(PROBLEM DESCRIPTION) Please copy every line with the string "engaging" from the entries below.

(SUPPLIED INFORMATION)
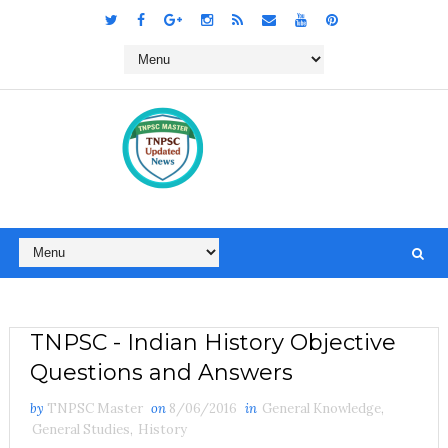
TNPSC - Indian History Objective
Questions and Answers
by
TNPSC Master
on
8/06/2016
in
General Knowledge
,
General Studies
,
History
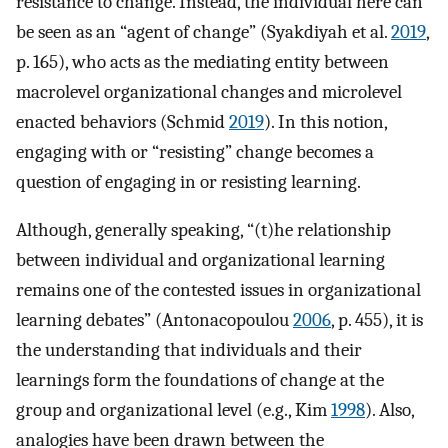
resistance to change. Instead, the individual here can
be seen as an “agent of change” (Syakdiyah et al.
2019
,
p. 165), who acts as the mediating entity between
macrolevel organizational changes and microlevel
enacted behaviors (Schmid
2019
). In this notion,
engaging with or “resisting” change becomes a
question of engaging in or resisting learning.
Although, generally speaking, “(t)he relationship
between individual and organizational learning
remains one of the contested issues in organizational
learning debates” (Antonacopoulou
2006
, p. 455), it is
the understanding that individuals and their
learnings form the foundations of change at the
group and organizational level (e.g., Kim
1998
). Also,
analogies have been drawn between the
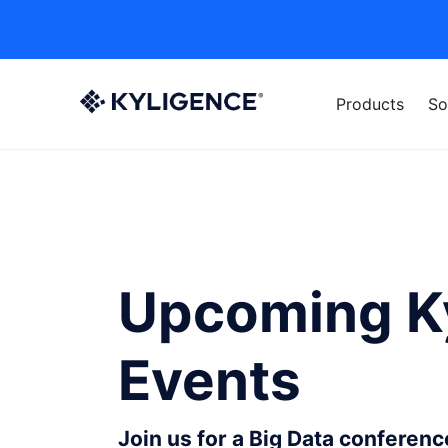
Products
So
Upcoming K
Events
Join us for a Big Data conferen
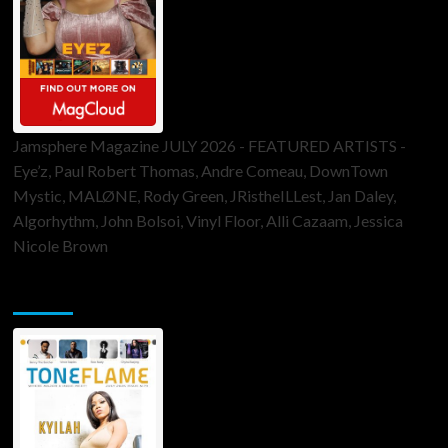
Jamsphere Magazine JULY 2026 - FEATURED ARTISTS -
Eye’z, Paul Robert Thomas, Andre Comeau, DownTown
Mystic, MALØNE, Rody Green, JRistheILLest, Jan Daley,
Algorhythm, John Bolsoi, Vinyl Floor, Alli Cazaam, Jessica
Nicole Brown
ToneFlame Printed & Digital Magazine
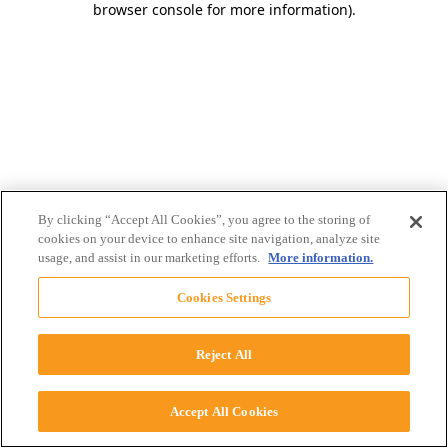
browser console for more information)
.
By clicking “Accept All Cookies”, you agree to the storing of
cookies on your device to enhance site navigation, analyze site
usage, and assist in our marketing efforts.
More information.
Cookies Settings
Reject All
Accept All Cookies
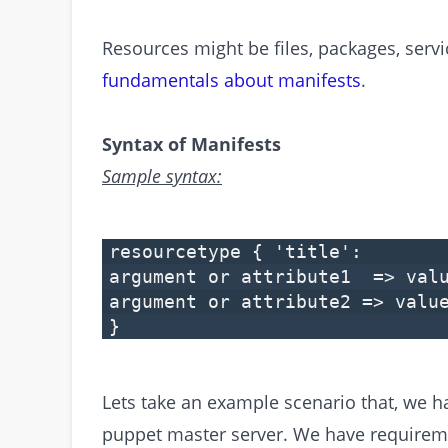
Resources might be files, packages, serv
fundamentals about manifests
.
Syntax of Manifests
Sample syntax:
resourcetype { 'title':
argument or attribute1 => val
argument or attribute2 => valu
}
Lets take an example scenario that, we 
puppet master server. We have require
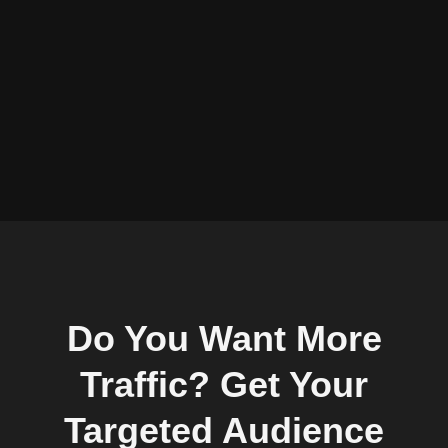
Do You Want More
Traffic? Get Your
Targeted Audience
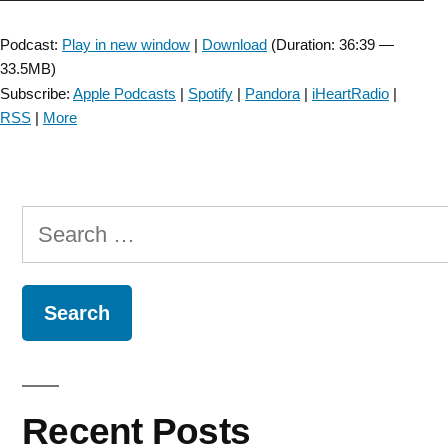
Player
Podcast:
Play in new window
|
Download
(Duration: 36:39 —
33.5MB)
Subscribe:
Apple Podcasts
|
Spotify
|
Pandora
|
iHeartRadio
|
RSS
|
More
Search
for:
Recent Posts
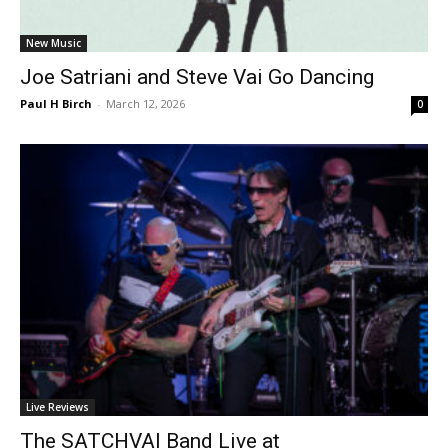
New Music
Joe Satriani and Steve Vai Go Dancing
Paul H Birch
-
March 12, 2026
0
Live Reviews
The SATCHVAI Band Live at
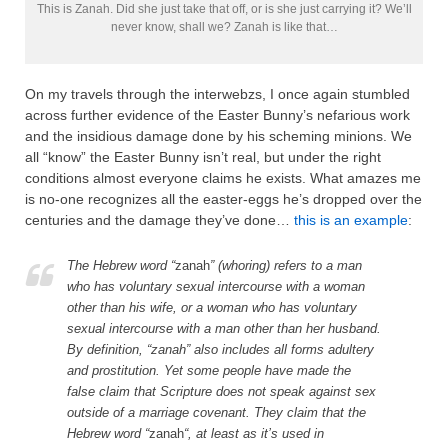
This is Zanah. Did she just take that off, or is she just carrying it? We’ll
never know, shall we? Zanah is like that…
On my travels through the interwebzs, I once again stumbled
across further evidence of the Easter Bunny’s nefarious work
and the insidious damage done by his scheming minions. We
all “know” the Easter Bunny isn’t real, but under the right
conditions almost everyone claims he exists. What amazes me
is no-one recognizes all the easter-eggs he’s dropped over the
centuries and the damage they’ve done…
this is an example
:
The Hebrew word “
zanah
” (whoring) refers to a man
who has voluntary sexual intercourse with a woman
other than his wife, or a woman who has voluntary
sexual intercourse with a man other than her husband.
By definition, “zanah” also includes all forms adultery
and prostitution. Yet some people have made the
false claim that Scripture does not speak against sex
outside of a marriage covenant. They claim that the
Hebrew word “
zanah
“, at least as it’s used in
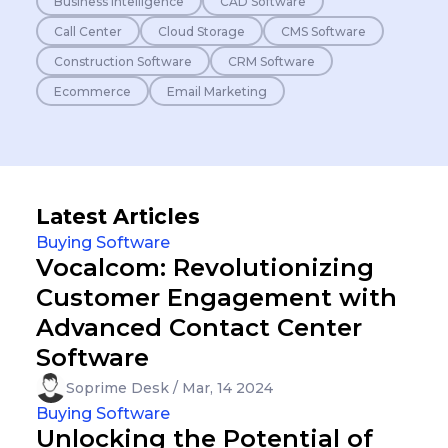
Business Intelligence
CAD Software
Call Center
Cloud Storage
CMS Software
Construction Software
CRM Software
Ecommerce
Email Marketing
Latest Articles
Buying Software
Vocalcom: Revolutionizing
Customer Engagement with
Advanced Contact Center
Software
Soprime Desk / Mar, 14 2024
Buying Software
Unlocking the Potential of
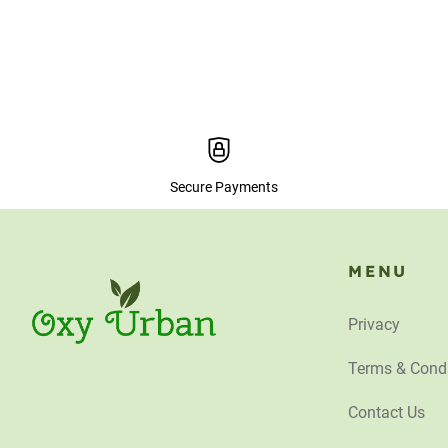
Secure Payments
MENU
Privacy
Terms & Condi
Contact Us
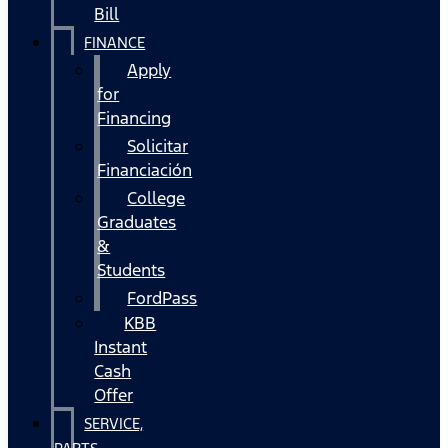
Bill
FINANCE
Apply
for
Financing
Solicitar
Financiación
College
Graduates
&
Students
FordPass
KBB
Instant
Cash
Offer
SERVICE,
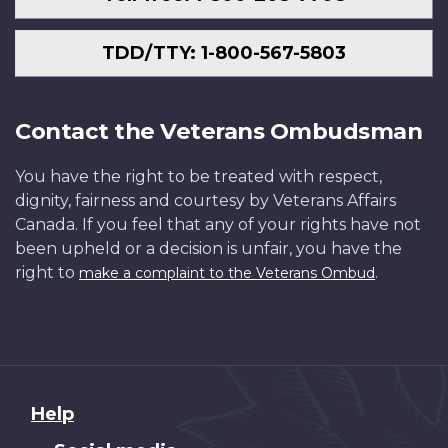
TDD/TTY: 1-800-567-5803
Contact the Veterans Ombudsman
You have the right to be treated with respect,
dignity, fairness and courtesy by Veterans Affairs
Canada. If you feel that any of your rights have not
been upheld or a decision is unfair, you have the
right to
.
make a complaint to the Veterans Ombud
About
Help
this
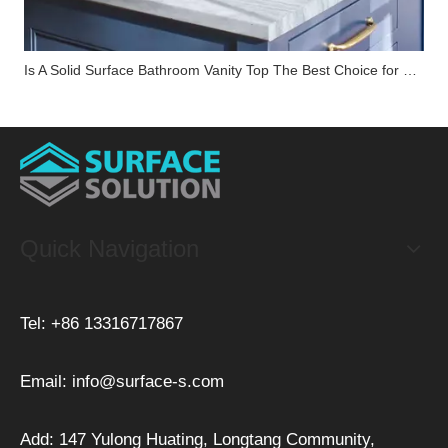
Is A Solid Surface Bathroom Vanity Top The Best Choice for Your Renovation?
Quick Navigation
Tel: +86 13316717867
Email:
info@surface-s.com
Add: 147 Yulong Huating, Longtang Community,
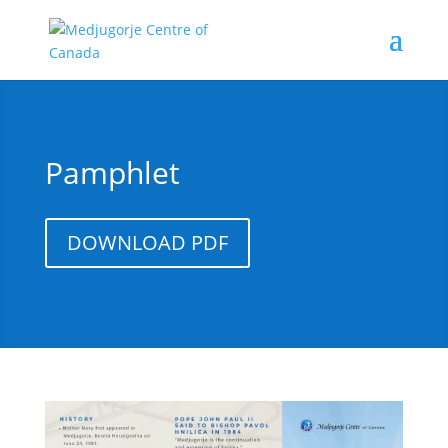
Pamphlet
DOWNLOAD PDF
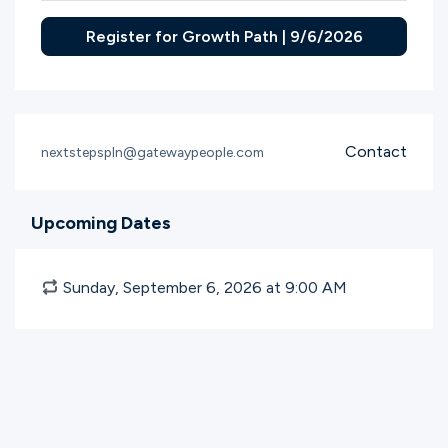
Register for Growth Path | 9/6/2026
Contact
nextstepspln@gatewaypeople.com
Upcoming Dates
Sunday, September 6, 2026 at 9:00
AM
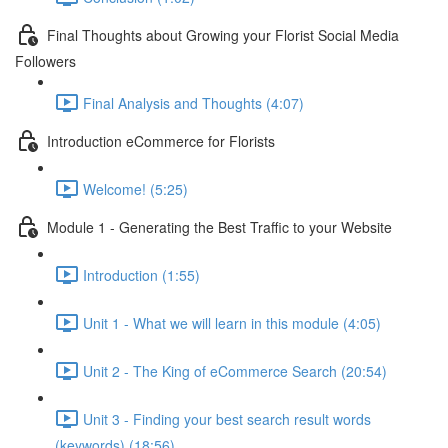
Final Thoughts about Growing your Florist Social Media
Followers
Final Analysis and Thoughts (4:07)
Introduction eCommerce for Florists
Welcome! (5:25)
Module 1 - Generating the Best Traffic to your Website
Introduction (1:55)
Unit 1 - What we will learn in this module (4:05)
Unit 2 - The King of eCommerce Search (20:54)
Unit 3 - Finding your best search result words
(keywords) (18:56)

(COMPLETED TASK)
engaging with or “resisting” change becomes a
question of engaging in or resisting learning.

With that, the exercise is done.